Inflammatory cells in subchondral bone spaces and associated vascular channels. (A) CD3-positive lymphocytes (black) within fibrovascular tissue occupying subchondral bone spaces in RA and OA, but not in the fatty marrow of a PM control. Inset: subchondral bone space showing CD3-positive lymphocytes (arrows). Bo: bone; CC: calcified cartilage; NCC: non-calcified cartilage; broken line: tidemark. (B) CD68-positive cells (black) in RA, PM controls and OA. Mononuclear CD68-positive cells resembled macrophages and were localized either at the bone surface, or deeper within the subchondral bone space. Multinucleated CD68-positive cells localized at the bone surface (insets) resembled osteoclasts. Tissue morphology is revealed by combined transmitted and fluorescent light (blue/white: cartilage, bone; yellow: background). Scale bar = 100 microns.

Fig. 3

Vascular growth factor expression in articular cartilage and bone. (A) VEGF-positive cells (brown) in vascular channels (RA, PM and OA), and in bone marrow spaces (RA). (B) PDGF-positive cells (brown). Vascular channels displaying PDGF-B-positive cells within the matrix and adherent to the bone surface in RA and OA, but not PM. (C) Chondrocytes displaying VEGF immunoreactivity in deep (RA) and superficial (OA) articular cartilage, but not in PM. Tissue morphology is revealed by combined transmitted and fluorescent light (blue/white: cartilage, bone; yellow: background) (A and B) or by haematoxylin counterstain (C).

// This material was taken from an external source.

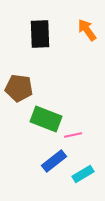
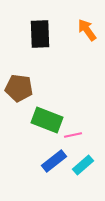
green rectangle: moved 1 px right, 1 px down
cyan rectangle: moved 9 px up; rotated 10 degrees counterclockwise
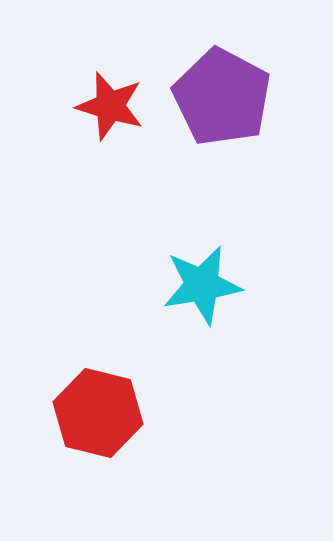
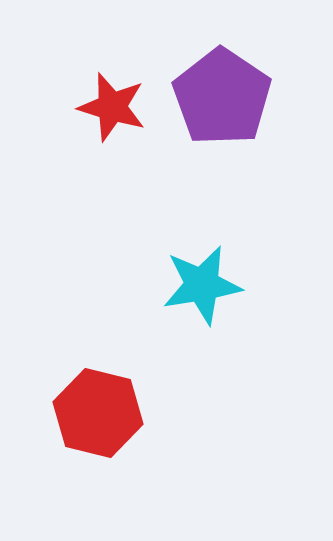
purple pentagon: rotated 6 degrees clockwise
red star: moved 2 px right, 1 px down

Scale bar = 100 microns.

Fig. 4

NGF expression in articular cartilage and bone. NGF-positive cells (brown) in vascular channels in the medial tibial plateau of patients with OA (A) and RA (C), but not in a non-arthritic control (B). (D) Chondrocytes displaying NGF immunoreactivity (brown) in superficial articular cartilage from a patient with OA (E and F). Co-localization within a vascular channel of NGF immunoreactivity (E, red) and a CGRP-immunoreactive nerve (F, black, arrow), demonstrated in serial tissue sections from a patient with OA. (A–D) DAB development with haematoxylin counterstain. (E) FastRed development. (F) Nickel-enhanced DAB development. Filled arrow heads: tidemark. Open arrow head: articular surface. Scale bar = 100 microns.